Avro File Adapter

The Avro file adapter provides functions to read and write Avro container files in HDFS. It is described in the following topics:

Built-in Functions for Reading Avro Files

To use the built-in functions in your query, you must import the Avro file module as follows:

import module "oxh:avro";

The Avro file module contains the following functions:

There are no built-in functions for writing Avro container files. To write Avro files, you must use a custom function that specifies the Avro writer schema.

avro:collection-avroxml

Accesses a collection of Avro files in HDFS. The files might be split up and processed in parallel by multiple tasks. The function returns an XML element for each object. See "About Converting Values Between Avro and XML."

Signature

declare %avro:collection("avroxml") function 
   avro:collection-avroxml($uris as xs:string*) as element()* external;

Parameters

$uris: The Avro file URIs

Returns

One XML element for each Avro object.

avro:get

Retrieves an entry from an Avro map modeled as XML

If you omit the $map parameter, then the behavior is identical to calling the two-argument function and using the context item for $map.

Signature

avro:get($key as xs:string?, $map as node()?) as element(oxh:entry)?
 
avro:get($key as xs:string?) as element(oxh:entry)?

Returns

The value of this XPath expression:

$map/oxh:entry[@key eq $key]

Example

These function calls are equivalent:

$var/avro:get("key")

avro:get("key", $var)
 
$var/oxh:entry[@key eq "key"]

In this example, $var is an Avro map modeled as XML. See "Reading Maps."
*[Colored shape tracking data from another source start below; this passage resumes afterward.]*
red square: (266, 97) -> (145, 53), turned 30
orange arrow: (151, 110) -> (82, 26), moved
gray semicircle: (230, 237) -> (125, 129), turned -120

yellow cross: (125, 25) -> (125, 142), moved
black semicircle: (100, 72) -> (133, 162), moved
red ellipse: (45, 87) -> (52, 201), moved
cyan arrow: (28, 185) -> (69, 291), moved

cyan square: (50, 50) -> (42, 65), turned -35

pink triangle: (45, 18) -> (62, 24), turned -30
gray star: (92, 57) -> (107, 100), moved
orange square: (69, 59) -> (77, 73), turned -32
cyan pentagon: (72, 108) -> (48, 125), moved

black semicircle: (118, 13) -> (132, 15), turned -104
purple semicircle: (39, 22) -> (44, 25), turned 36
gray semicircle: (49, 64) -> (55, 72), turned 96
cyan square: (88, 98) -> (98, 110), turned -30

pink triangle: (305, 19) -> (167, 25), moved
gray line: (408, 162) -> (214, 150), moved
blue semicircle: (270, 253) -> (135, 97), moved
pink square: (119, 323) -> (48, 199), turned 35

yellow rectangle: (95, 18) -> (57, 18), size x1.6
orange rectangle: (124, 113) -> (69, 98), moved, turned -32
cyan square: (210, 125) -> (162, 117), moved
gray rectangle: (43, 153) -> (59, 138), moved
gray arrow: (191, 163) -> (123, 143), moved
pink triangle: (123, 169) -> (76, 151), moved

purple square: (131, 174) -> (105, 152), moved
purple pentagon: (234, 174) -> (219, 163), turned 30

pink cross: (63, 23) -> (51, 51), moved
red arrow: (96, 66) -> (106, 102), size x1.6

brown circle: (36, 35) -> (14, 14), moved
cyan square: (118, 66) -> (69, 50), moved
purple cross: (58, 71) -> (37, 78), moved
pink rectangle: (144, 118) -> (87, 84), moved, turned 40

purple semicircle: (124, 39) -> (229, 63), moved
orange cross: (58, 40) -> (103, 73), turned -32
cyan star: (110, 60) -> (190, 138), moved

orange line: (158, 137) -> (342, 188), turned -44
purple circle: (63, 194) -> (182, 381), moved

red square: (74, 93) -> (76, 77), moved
Custom Functions for Reading Avro Container Files

You can use the following annotations to define functions that read collections of Avro container files in HDFS. These annotations provide additional functionality that is not available using the built-in functions.

Signature

Custom functions for reading Avro files must have the following signature:

declare %avro:collection("avroxml") [additional annotations]
   function local:myFunctionName($uris as xs:string*) as element()* external;

Annotations

%avro:collection("avroxml")

Declares the avroxml collection function. Required.
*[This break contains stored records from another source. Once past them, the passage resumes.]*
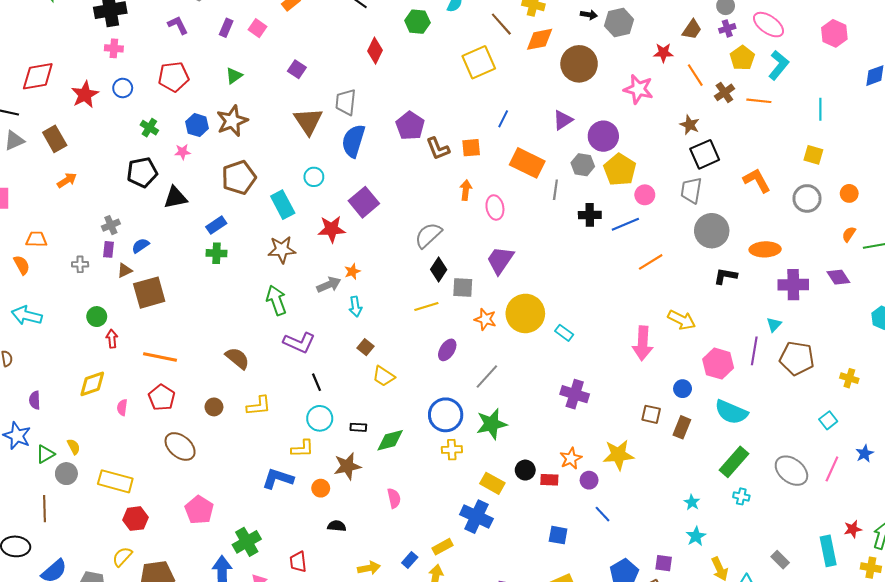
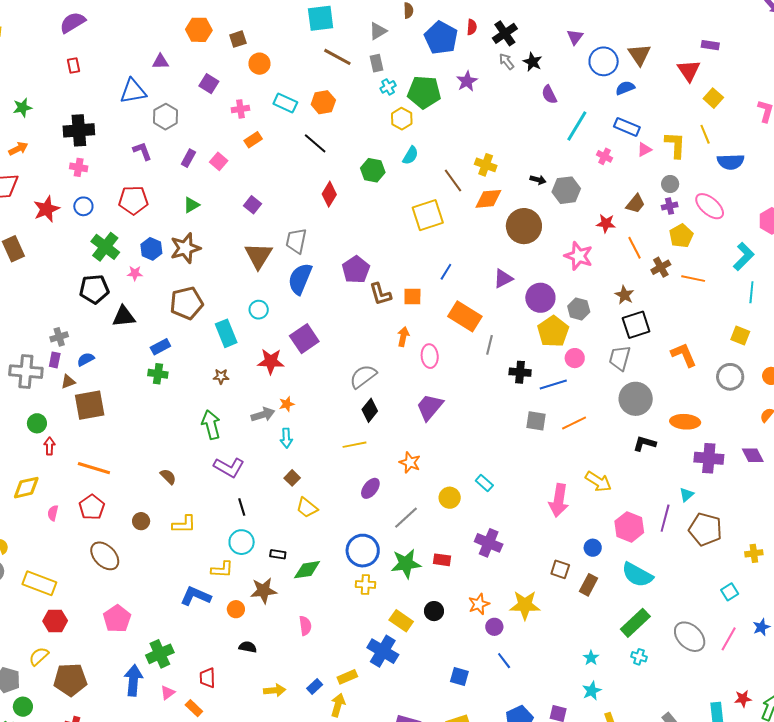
cyan L-shape: (779, 65) -> (744, 256), moved
green cross: (149, 128) -> (105, 247), size x1.6
gray hexagon: (583, 165) -> (579, 309), moved
orange arrow: (67, 180) -> (18, 149), moved
brown star: (282, 250) -> (221, 376), size x0.6
gray cross: (80, 264) -> (26, 372), size x2.0
gray square: (463, 288) -> (536, 421), moved
yellow circle: (525, 313) -> (450, 498), moved, size x0.6
brown semicircle: (237, 358) -> (168, 477), size x0.7
yellow cross: (849, 378) -> (754, 553), turned -30
red rectangle: (549, 480) -> (442, 560), moved

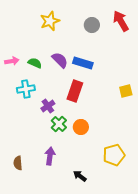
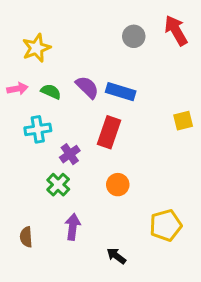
yellow star: (50, 21) -> (36, 48), moved
yellow square: (126, 91) -> (183, 121), moved
green cross: (59, 124) -> (58, 185), moved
A collection function accesses Avro files in HDFS. The files might be split up and processed in parallel by multiple tasks. The function returns an XML element for each object. See "About Converting Values Between Avro and XML."

%avro:schema("avro-schema")

Provides the Avro reader schema as the value of the annotation. Optional.
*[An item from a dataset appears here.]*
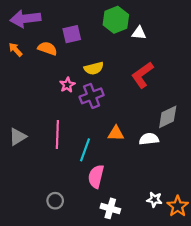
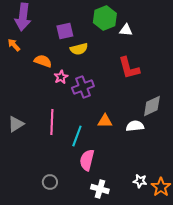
purple arrow: (25, 19) -> (23, 17), turned -76
orange semicircle: (47, 48) -> (43, 61), moved
yellow semicircle: (94, 68) -> (79, 49), moved
red L-shape: (142, 75) -> (129, 68), turned -70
The objects in the file are mapped to the reader schema when it is specified. For example:

%avro:schema('
   {
      "type": "record",
      "name": "Person",
      "fields" : [
         {"name": "full_name", "type": "string"},
         {"name": "age", "type": ["int", "null"] }
       ]
   }
')

You cannot combine this annotation with %avro:schema-file or %avro:schema-kv.

See Also:

"Schema Resolution" in the Apache Avro Specification at

http://avro.apache.org/docs/current/spec.html#Schema+Resolution

%avro:schema-file("avro-schema-uri")

Like %avro:schema, but the annotation value is a file URI that contains the Avro reader schema. Relative URIs are resolved against the current working directory of the client's local file system. Optional.

For example, %avro:schema-file("schemas/person.avsc").

You cannot combine this annotation with %avro:schema or %avro:schema-kv.

%avro:schema-kv("schema-name")

Like %avro:schema, but the annotation value is a fully qualified record name. The record schema is retrieved from the Oracle NoSQL Database catalog. Optional.

For example, %avro:schema-kv("org.example.PersonRecord").

You must specify the connection parameters to Oracle NoSQL Database when you use this annotation. See "Oracle NoSQL Database Adapter Configuration Properties."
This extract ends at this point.